Saturday, October 3, 2015

World Ostomy Awareness Day 2015

Today is World Ostomy Awareness Day 2015. I've had my Ostomy and stoma since July 28th 2015 so just over 2 months now. I'm still getting used to it (I nick named my stoma Jabba as it reminds me of Jabba the Hutt and it jibber jabbers away to itself) and have good and bad days. Some days I accept it and others I loathe it and the way it looks and how it makes me feel. I'm still very prone to stomach upsets and having your bowel come out of your abdomen isn't fun. I am getting better with the practical side though and managing that. I've had 3 bag leaks so far but think I'm a little better at knowing how to deal with them... 

These are two of the types of bag I have used (I've had 3 so far). I'm currently using the bottom one and am working up the nerve to try a shower without wearing a bag at all. The digestive system is an involuntary process and the intestines do their own thing pretty much constantly. They are always digesting food and stomach acid as well as producing gas which all goes into the bag. I regularly empty it and change it every 2-4 days completely. If I shower with it uncovered I'll just have to take my chances and have everything ready to put a new bag on straight afterwards and be prepared it may be messy. 


My first photo post surgery. My surgery was for endometriosis but ended up being a lot more intense than expected as once they opened me up they found everything was glued together in my pelvic region. The stoma was not planned and was a surprise when I woke up.


This is me around 3 weeks post surgery I think. The bag covers my main scar running down from my belly button. You can see some of the scars on the side and my stoma can be made out inside the bag just about (the round red bit).


This is pretty much how it works. The bag is bigger than in the picture but it sits to the right of my belly button just slightly lower than it. 

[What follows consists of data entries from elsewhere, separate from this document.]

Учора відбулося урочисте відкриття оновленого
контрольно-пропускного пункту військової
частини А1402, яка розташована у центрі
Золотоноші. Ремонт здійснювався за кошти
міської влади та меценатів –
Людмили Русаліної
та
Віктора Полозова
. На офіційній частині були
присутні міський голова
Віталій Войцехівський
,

I never knew there were so many types of stoma and Ostomy! I have a loop ileostomy so it has two lumens/holes. One is active and one isn't. For me the bottom hole is the active one which helps me to clean it a little more easily. 


As I said some days are good and I'm able to live a very active life. In this photo I'm in the white top and hopefully you can't even make out my bag. I managed to attend my first informal roller derby session post operation and somehow managed to skate 27.5 laps in 5 minutes! Not bad considering I haven't been able to skate or train in any way since April when I collapsed and began my surgery journey. 

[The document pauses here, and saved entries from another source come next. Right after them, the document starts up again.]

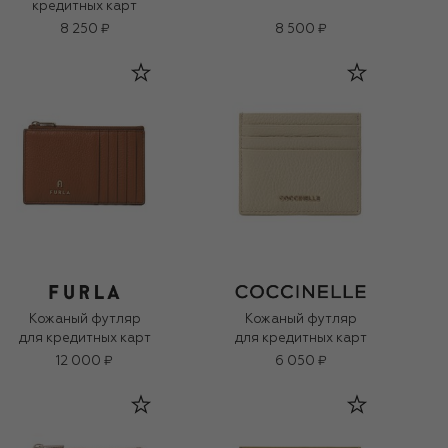
кредитных карт
8 250 ₽
8 500 ₽
Кожаный футляр
Кожаный футляр
для кредитных карт
для кредитных карт
12 000 ₽
6 050 ₽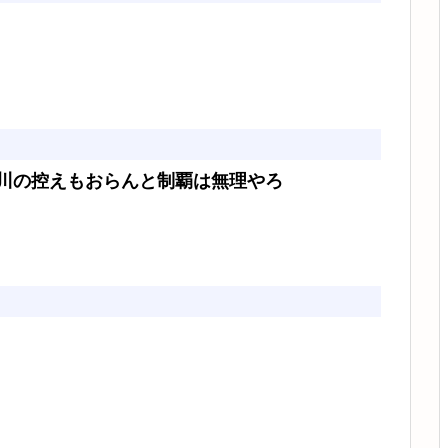
川の控えもおらんと制覇は無理やろ
ろ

I have good and bad days as I said and am due more surgery to remove one of my kidneys and hopefully at some point reverse my stoma. In between I am aiming to do as much as my body and brain will let me do. I'm not a quitter and am determined to get my life back as much as possible once all of my surgery is finally completed. 

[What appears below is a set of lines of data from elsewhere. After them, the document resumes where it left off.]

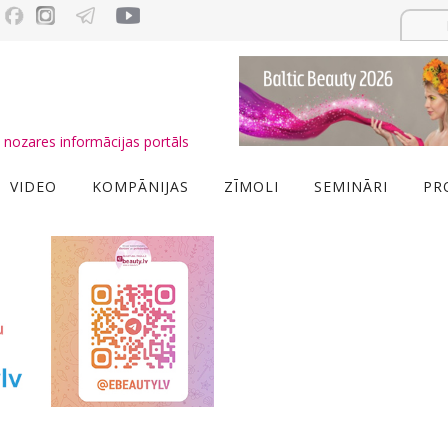
nozares informācijas portāls
VIDEO
KOMPĀNIJAS
ZĪMOLI
SEMINĀRI
PR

I'm hopeful that reading/seeing this will help people realise what a stoma is and that it isn't the end of the world. You can still be active and lead a "normal" life. It's not something to be ashamed of although of course it can be highly embarrassing often. I decided to be open about it as hiding it made me feel worse, but it's a completely personal choice for each individual and there is no right or wrong way to deal with it. Feel free to message me if you want to chat about how it inpacts you or a loved one, I'm learning as I go and making it up but sometimes just talking helps.